Economic and Social Contradictions in Middle East
The term “Middle East” is not very precise. It leaves open whether countries like Morocco or Tunisia belong, as these are geographically outside the region, the same applies to Iran or Afghanistan. On the other hand, these countries are often included because one either assumes that they belong to a common – Islamic – cultural group or that the entire region is viewed politically as a unit. Other terms – such as the “Middle East” or the “Islamic Middle East”, etc. – do not solve the problem of indeterminacy. In this book, for pragmatic reasons (and in response to the public debates), a broad term of the region is used, which is based on the Anglo-Saxon term “Middle East and North Africa” (MENA), but expanded to include Afghanistan. even if geographically this must remain somewhat doubtful (Afghanistan can be counted as part of Central Asia or South Asia for good reasons). But this appears politically and culturally justifiable.

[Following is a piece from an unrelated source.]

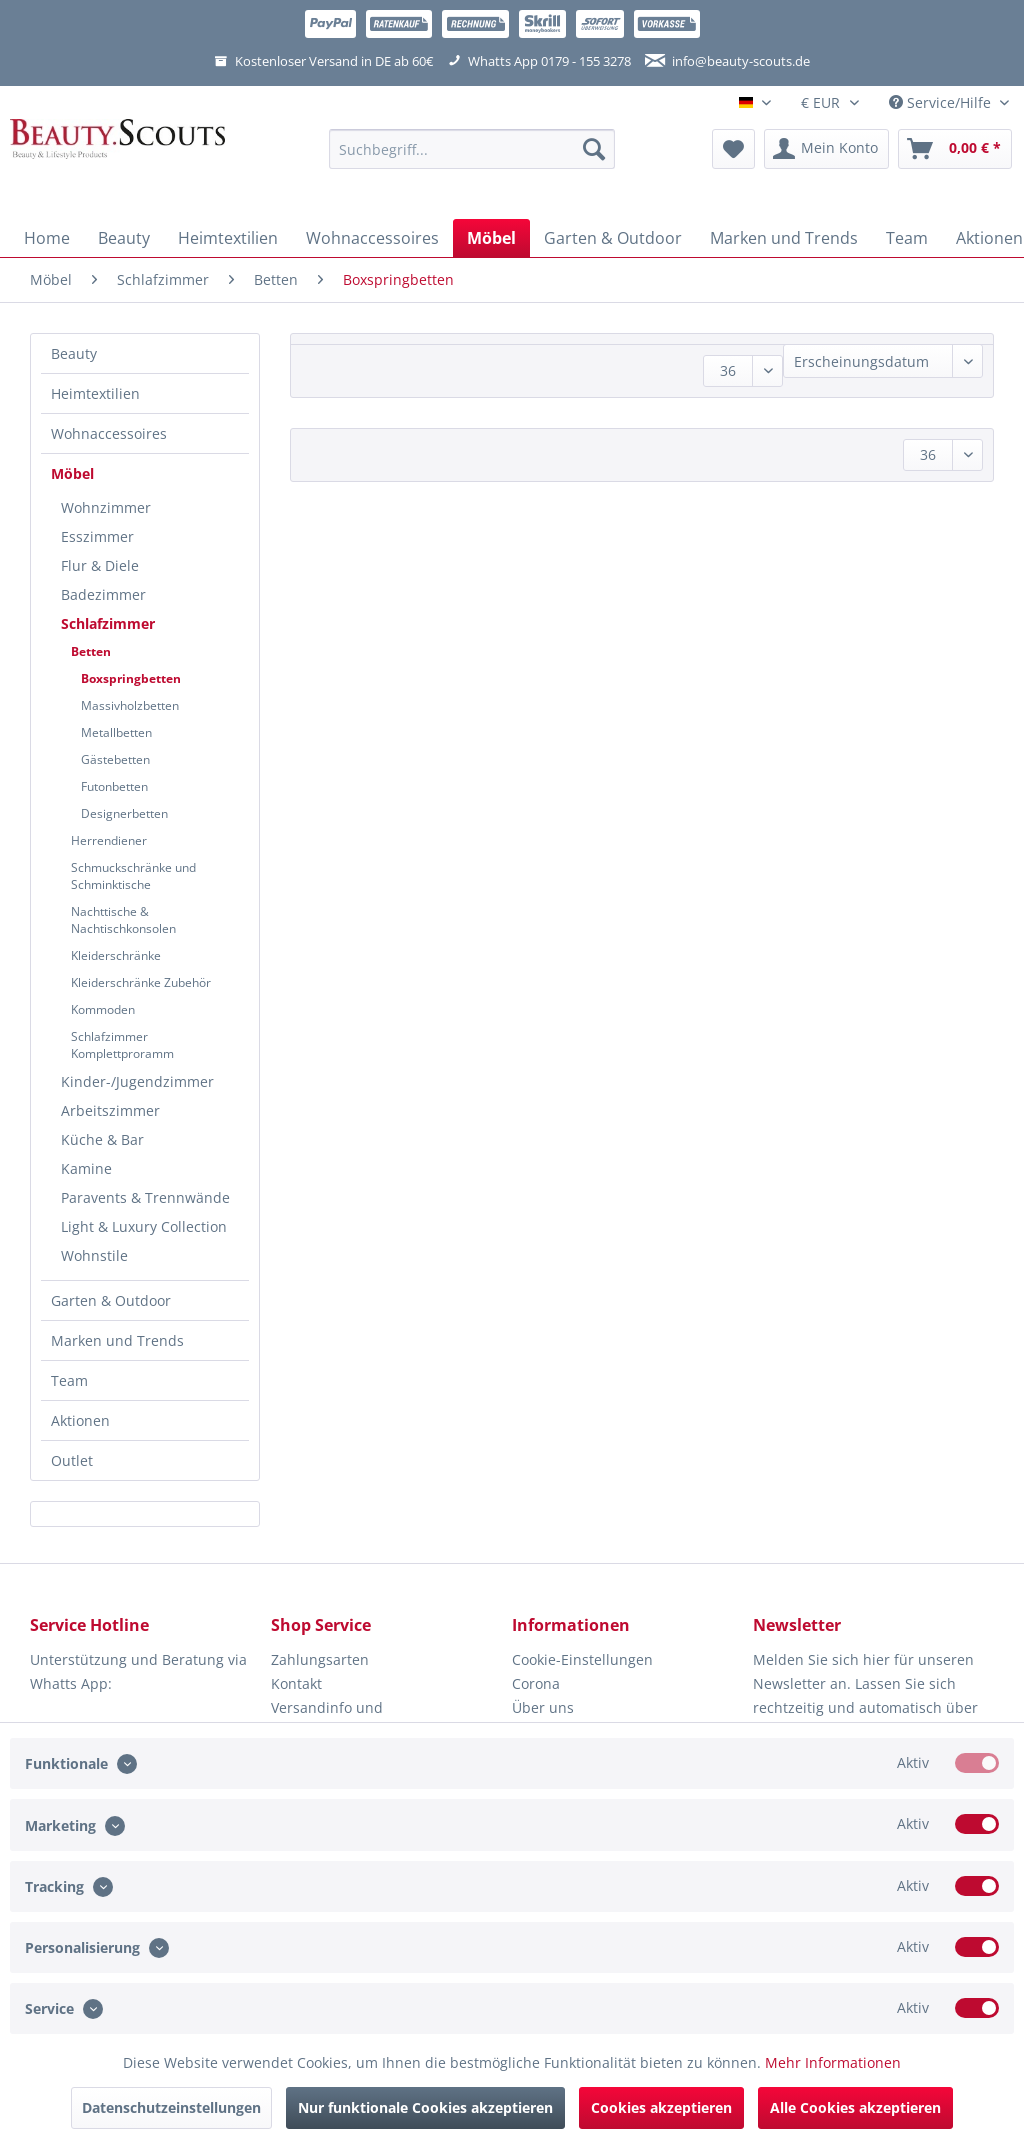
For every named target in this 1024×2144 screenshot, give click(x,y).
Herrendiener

Around 330 million people lived in this entire region in 2005, around ten percent more than in the USA. Its gross national product (GNP) is around 690 billion dollars, about one twentieth that of the United States. The GNP per head of the population was slightly more than 2200 US dollars in 2005 (for comparison: around 34,500 dollars in Germany), which, however, gives the wrong impression when considering purchasing power: this is slightly more than one per person in the region Fifth of Germans. A third of the population is under 15 years of age and the average life expectancy is 68 years for men and 71 for women. The illiteracy rate is 28 percent. 13 percent of all children under five are malnourished.

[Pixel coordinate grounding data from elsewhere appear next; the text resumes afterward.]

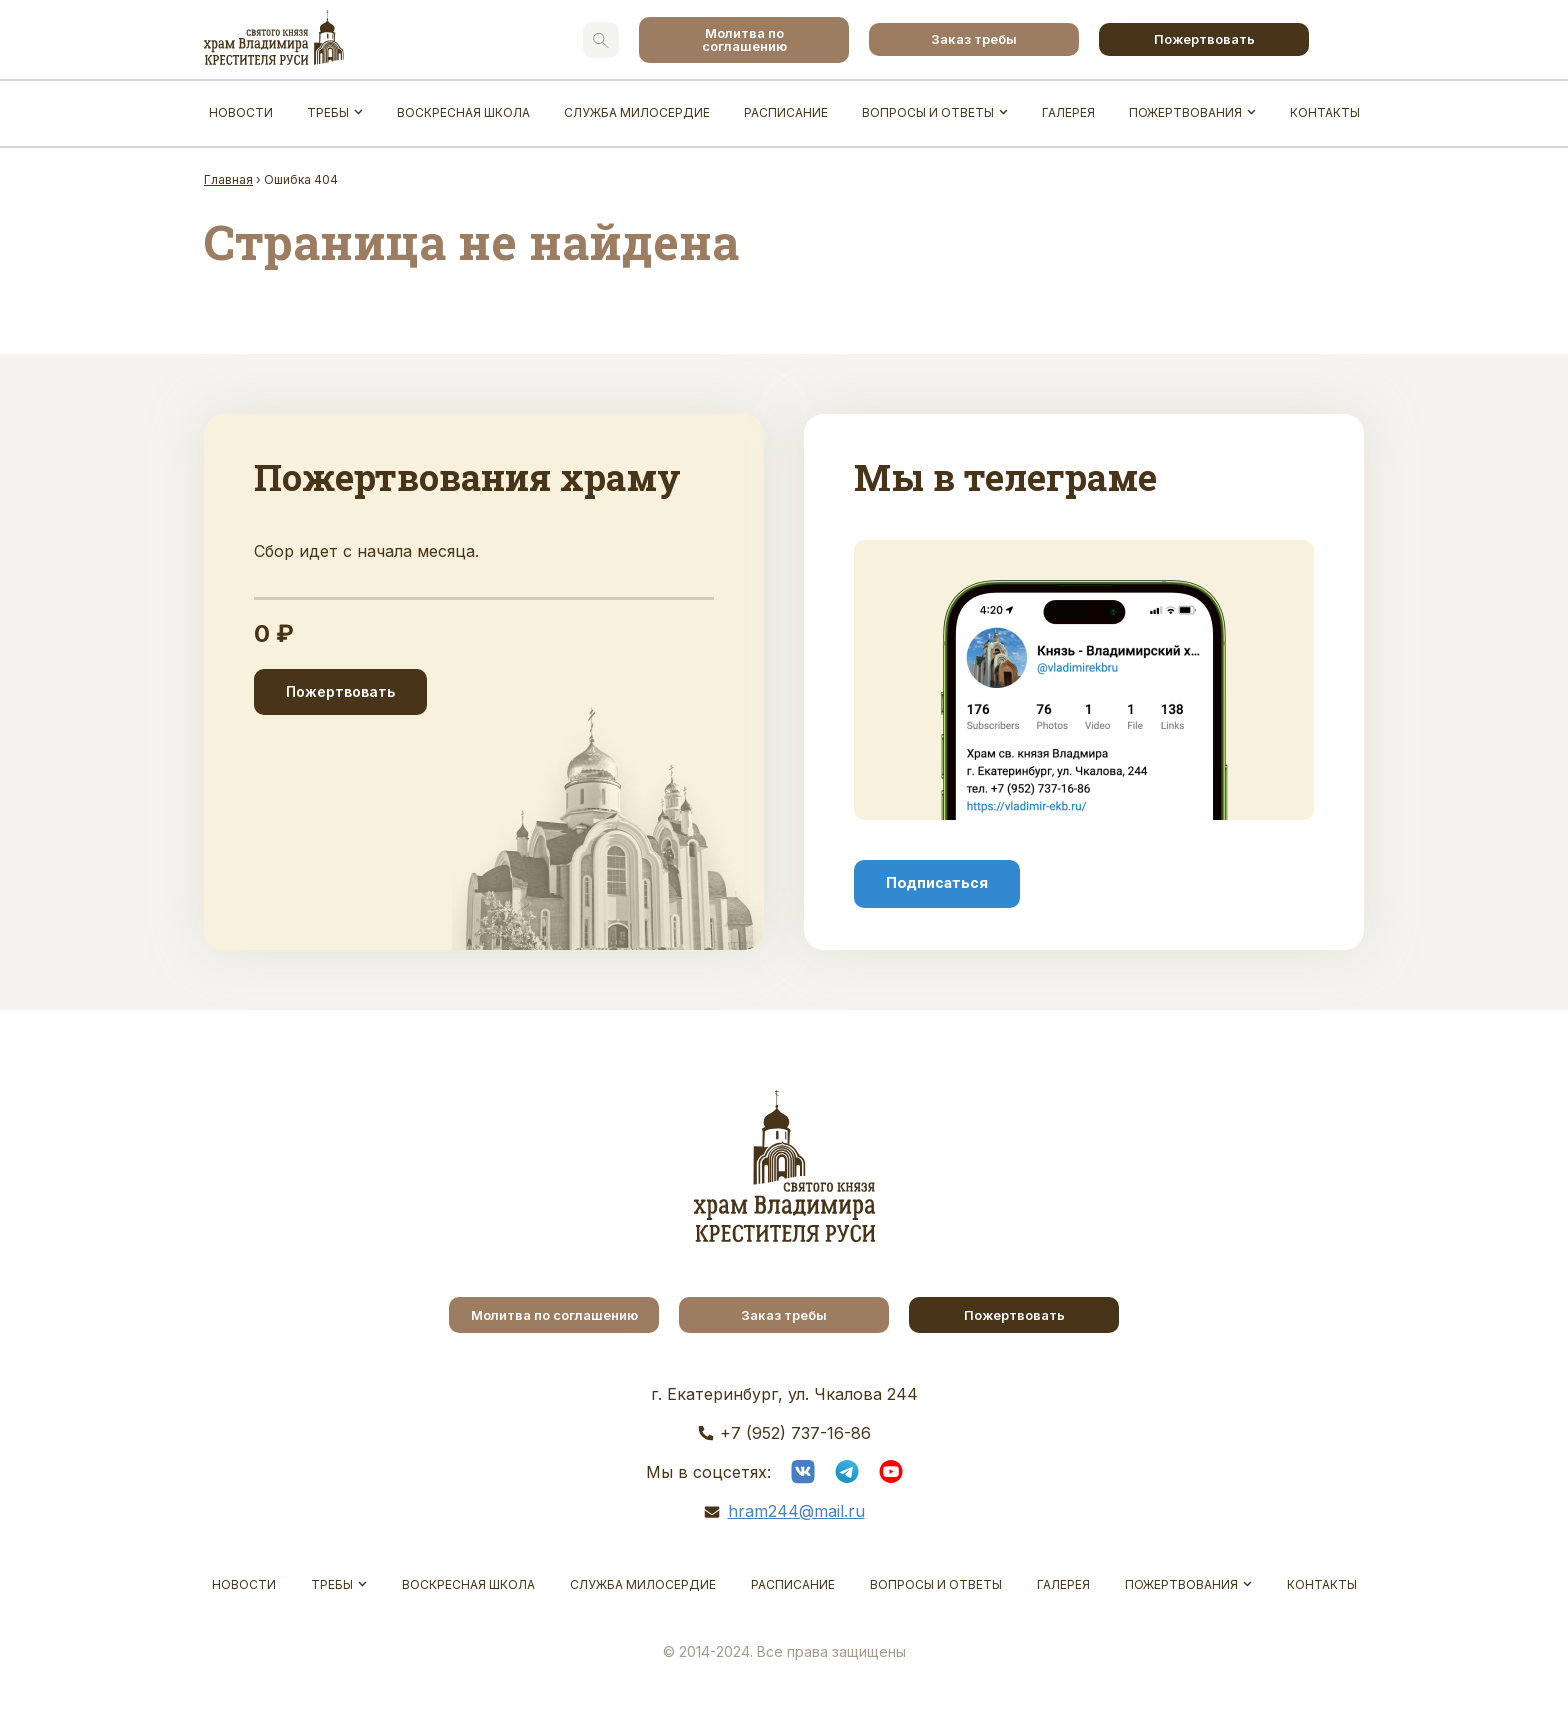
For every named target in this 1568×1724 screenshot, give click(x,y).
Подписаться (937, 883)
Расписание (786, 112)
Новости (241, 112)
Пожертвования (1185, 112)
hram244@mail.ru (796, 1511)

Such data cover more than they illuminate, however, because the differences between the various countries are extremely pronounced. There are populous countries with moderate economic power (such as Egypt), countries or areas with a very low level of economic development (such as Yemen), those in war, civil war or occupation situations (Iraq, Palestine) and, on the other hand, poorly populated countries with huge oil reserves and correspondingly high income (e.g. Kuwait, United Arab Emirates). It is obvious that the respective internal social and living conditions diverge accordingly.

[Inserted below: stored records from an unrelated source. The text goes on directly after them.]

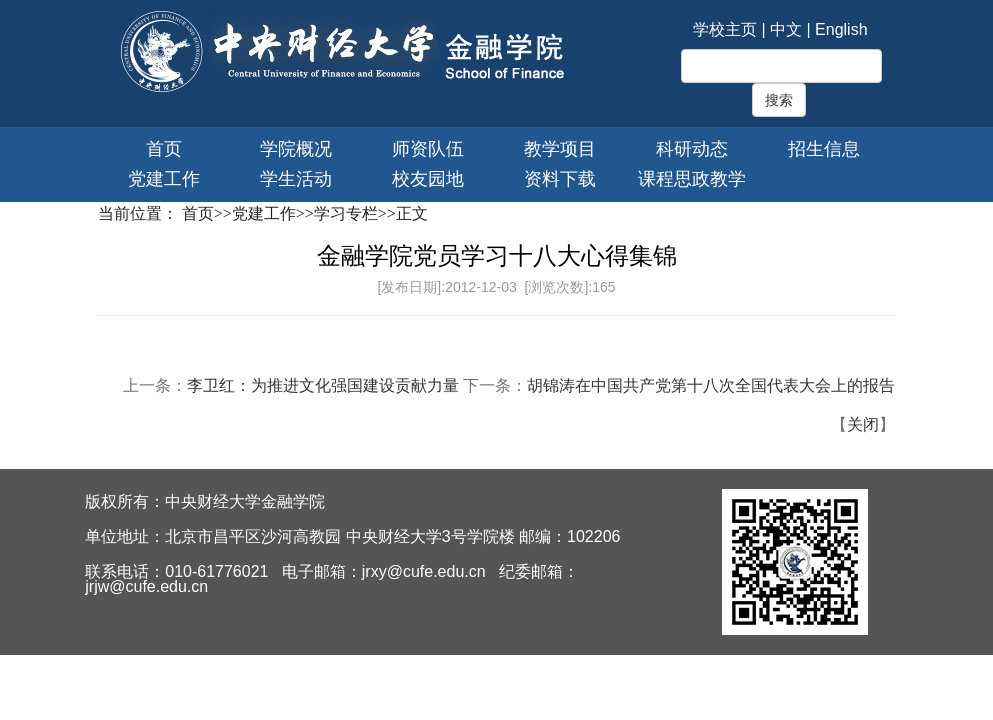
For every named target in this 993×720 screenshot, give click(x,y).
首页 (164, 149)
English (841, 29)
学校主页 (725, 29)
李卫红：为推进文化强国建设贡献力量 (323, 385)
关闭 (863, 424)
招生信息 (824, 149)
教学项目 (560, 149)
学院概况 (296, 149)
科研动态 (692, 149)
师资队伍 (428, 149)
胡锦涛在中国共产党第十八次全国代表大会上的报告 (711, 385)
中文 (786, 29)
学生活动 (296, 179)
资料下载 (560, 179)
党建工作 (164, 179)
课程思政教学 (692, 179)
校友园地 (428, 179)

Yemen, with its 21 million inhabitants, for example, only comes to 600 US dollars in gross national product per capita per year (2005), Palestine to 1,120 and Syria to 1,380 dollars, Egypt lies between the two. On the other hand, the GNP per capita in Oman is over 9,000 dollars, in Saudi Arabia around 11,800 and Kuwait over 24,000 dollars per person per year. Israel is even higher at $ 26,200. In Yemen, around 45 percent of the population lived on less than two dollars a day at the end of the 1990s, and 46 percent of children under five were still undernourished after the turn of the century – conditions that are hardly imaginable in the oil states on the Persian Gulf.
Against this background, the region is certainly not a unit in economic and socio-political terms. Politically, the region is also highly heterogeneous, although there are similarities in this respect. According to COUNTRYAAH, republics like Tunisia, Egypt, Syria or Yemen are opposed to monarchies like in Morocco, Jordan or Saudi Arabia. In some countries, elections are held periodically, but they are politically insignificant (Syria, Libya) or manipulated (Egypt, formerly Algeria), but sometimes also have political significance and are relatively or largely fair (Palestine, Iraq, Yemen, Kuwait, meanwhile Algeria, partly Egypt or Lebanon). In Saudi Arabia and the United Arab Emirates, elections are still unthinkable (at least on a national level; in Saudi Arabia there were first election experiments at the municipal level) still unthinkable. In some countries there are strong and viable civil societies (Palestine, Lebanon, Morocco), while in others organizations that are independent of the state are persecuted or suppressed (Libya, Syria, Saudi Arabia). Some countries have a decidedly pro-Western orientation in their foreign policy, such as Israel, Tunisia, Jordan or Egypt, while others are considered the “axis of evil” or “rogue states” in Washington (Iran, Syria, and until recently Iraq and Libya ), while US, Israeli or international combat troops are stationed in others, which the population – or at least large parts of them – perceive as occupation forces (Iraq, Palestine, Afghanistan).
Some countries are ethnically (Tunisia, Yemen) or religious / denominational (Tunisia) relatively homogeneous, while most are ethnically and linguistically (Iraq, Afghanistan, Sudan) or religiously extremely heterogeneous (Iraq, Lebanon, again Sudan). Sometimes tribal structures are of great importance for domestic politics and the social distribution of power (Libya, Saudi Arabia), sometimes they are of little or no importance (Egypt, Lebanon, Palestine).
Overall, it is obvious that the region of North Africa and the Near and Middle East is extremely diverse. In addition, this also applies to the internal circumstances of many of the countries there: This applies not only to the ethnic or religious differences mentioned, but also to an often sharply pronounced urban-rural contrast and major economic development differences in different regions.